▶ _Problem description_: Your response to the data below should hold nothing except the lines from the one containing "Outline right iliac" down to the one containing "Find anything that", reproduced exactly and without pictures.

Collected data entries:
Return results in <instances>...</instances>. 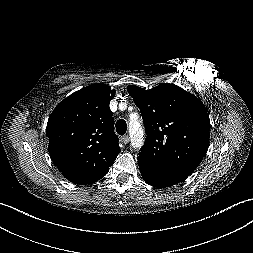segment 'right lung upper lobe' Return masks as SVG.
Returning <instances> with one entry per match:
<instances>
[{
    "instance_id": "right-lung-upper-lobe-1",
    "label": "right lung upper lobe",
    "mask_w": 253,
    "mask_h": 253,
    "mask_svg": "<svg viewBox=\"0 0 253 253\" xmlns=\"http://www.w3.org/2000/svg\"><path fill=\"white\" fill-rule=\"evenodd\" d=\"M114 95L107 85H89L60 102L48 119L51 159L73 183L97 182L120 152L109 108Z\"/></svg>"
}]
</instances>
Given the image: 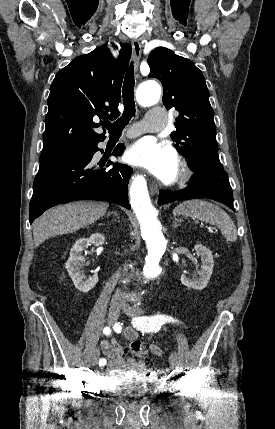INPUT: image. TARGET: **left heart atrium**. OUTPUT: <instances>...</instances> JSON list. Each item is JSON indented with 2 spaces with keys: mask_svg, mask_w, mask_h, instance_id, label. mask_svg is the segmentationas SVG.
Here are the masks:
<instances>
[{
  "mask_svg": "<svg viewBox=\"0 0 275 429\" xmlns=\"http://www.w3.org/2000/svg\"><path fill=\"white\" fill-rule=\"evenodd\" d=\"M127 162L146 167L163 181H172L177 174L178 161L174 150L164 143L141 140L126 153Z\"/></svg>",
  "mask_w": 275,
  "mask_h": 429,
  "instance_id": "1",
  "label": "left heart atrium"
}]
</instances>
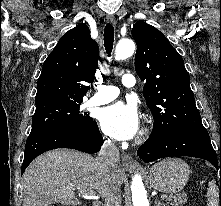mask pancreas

==

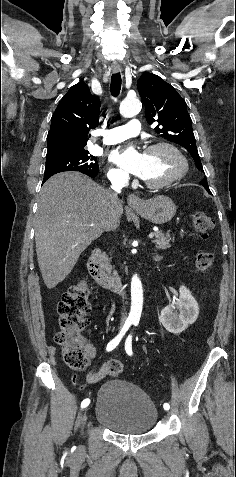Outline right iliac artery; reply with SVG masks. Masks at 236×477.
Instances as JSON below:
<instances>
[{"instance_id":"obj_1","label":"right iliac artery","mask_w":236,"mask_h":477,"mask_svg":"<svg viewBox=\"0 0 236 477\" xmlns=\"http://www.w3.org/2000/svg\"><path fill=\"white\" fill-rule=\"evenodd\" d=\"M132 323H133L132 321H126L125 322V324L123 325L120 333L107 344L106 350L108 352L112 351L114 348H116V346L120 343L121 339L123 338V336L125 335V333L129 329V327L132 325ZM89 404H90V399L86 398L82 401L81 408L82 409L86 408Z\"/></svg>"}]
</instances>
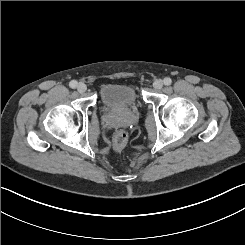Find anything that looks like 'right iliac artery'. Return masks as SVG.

▶ _Answer area_:
Outline right iliac artery; reply with SVG masks. Masks at 236×477.
Instances as JSON below:
<instances>
[{"instance_id":"obj_1","label":"right iliac artery","mask_w":236,"mask_h":477,"mask_svg":"<svg viewBox=\"0 0 236 477\" xmlns=\"http://www.w3.org/2000/svg\"><path fill=\"white\" fill-rule=\"evenodd\" d=\"M132 323H133L132 321H126L125 322V324L123 325L120 333L107 344L106 350L108 352L112 351L114 348H116V346L120 343L121 339L123 338V336L125 335V333L129 329V327L132 325ZM89 404H90V399L86 398L82 401L81 408L82 409L86 408Z\"/></svg>"}]
</instances>
Find anything that looks like 'right iliac artery'. Return masks as SVG.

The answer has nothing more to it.